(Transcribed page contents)
::::
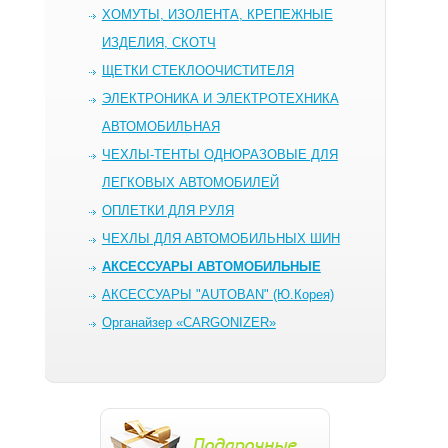
ХОМУТЫ, ИЗОЛЕНТА, КРЕПЕЖНЫЕ
ИЗДЕЛИЯ, СКОТЧ
ЩЕТКИ СТЕКЛООЧИСТИТЕЛЯ
ЭЛЕКТРОНИКА И ЭЛЕКТРОТЕХНИКА
АВТОМОБИЛЬНАЯ
ЧЕХЛЫ-ТЕНТЫ ОДНОРАЗОВЫЕ ДЛЯ
ЛЕГКОВЫХ АВТОМОБИЛЕЙ
ОПЛЕТКИ ДЛЯ РУЛЯ
ЧЕХЛЫ ДЛЯ АВТОМОБИЛЬНЫХ ШИН
AКСЕССУАРЫ АВТОМОБИЛЬНЫЕ
АКСЕССУАРЫ "AUTOBAN" (Ю.Корея)
Органайзер «CARGONIZER»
::::
**WHAT YOU ARE ASKED TO DO**.
Taking the line with "AКСЕССУАРЫ АВТОМОБИЛЬНЫЕ" as the start and the last line of the data above as the end, write out those two lines and every line between them exactly, and only those.

**SOLUTION FOR THIS EXERCISE**.
AКСЕССУАРЫ АВТОМОБИЛЬНЫЕ
АКСЕССУАРЫ "AUTOBAN" (Ю.Корея)
Органайзер «CARGONIZER»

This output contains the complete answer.